Randy v. Randy The Black Filmmaker

I must concede that as I write this I am both sleepy and tired. I want to go back to bed but I can't and I am tired from all this legal, festival and assistant editor stuff that I have been dealing with over the last couple weeks. So that may be the reason why I feel the way I do at this particular moment about being a filmmaker and more specifically a black filmmaker. Now, this subject has been discussed ad nauseum for decades. I'm not gonna get into the whole "am I a filmmaker or a black filmmaker" debate. I'm a black guy who makes films. That pretty much ends that discussion. But I do think about the burden of representation that is often times brought upon by a third-party. Is it unfair for a black artist (or any other artist of color) to simultaneously create high quality, engaging art while also making a social statement EVERY time they make something? I used to think the answer was yes but now I'm changing my mind.
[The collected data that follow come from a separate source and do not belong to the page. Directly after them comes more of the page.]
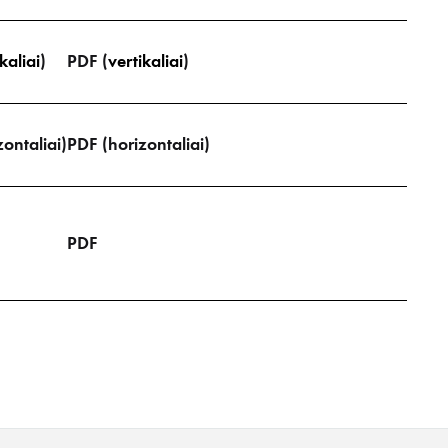
kaliai
)
PDF (
vertikaliai
)
ontaliai)
PDF (horizontaliai)
PDF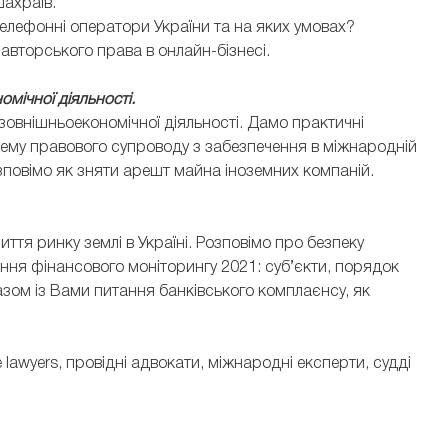
шахраїв.
елефонні оператори України та на яких умовах?
авторського права в онлайн-бізнесі.
мічної діяльності.
зовнішньоекономічної діяльності. Дамо практичні
 тему правового супроводу з забезпечення в міжнародній
озповімо як зняти арешт майна іноземних компаній.
ття ринку землі в Україні. Розповімо про безпеку
ння фінансового моніторингу 2021: суб’єкти, порядок
азом із Вами питання банківського комплаєнсу, як
 lawyers, провідні адвокати, міжнародні експерти, судді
Of course there are times when you have to be conscious of the images you are creating and how they will be received. I am and will never be an advocate of making or supporting caricatures. But are there moments where we can just be artists? Where we can be free of social implication and simply make something because we like the story we want to tell or paint a picture because it looks nice or choreograph a dance out of sheer personal expression? I just feel that at times the social responsibility is overwhelming and quite honestly not the primary reason I wanted to be a filmmaker. I want to tell stories that everyone can connect with and not just my people. I would like some criticism or discussion to center around the actual integrity of the work and not what it means in the grand scheme of life. Again, I'm tired and may just be blabbing nonsense but there are days when I would like to be judged as Randy and not as a black guy who makes films.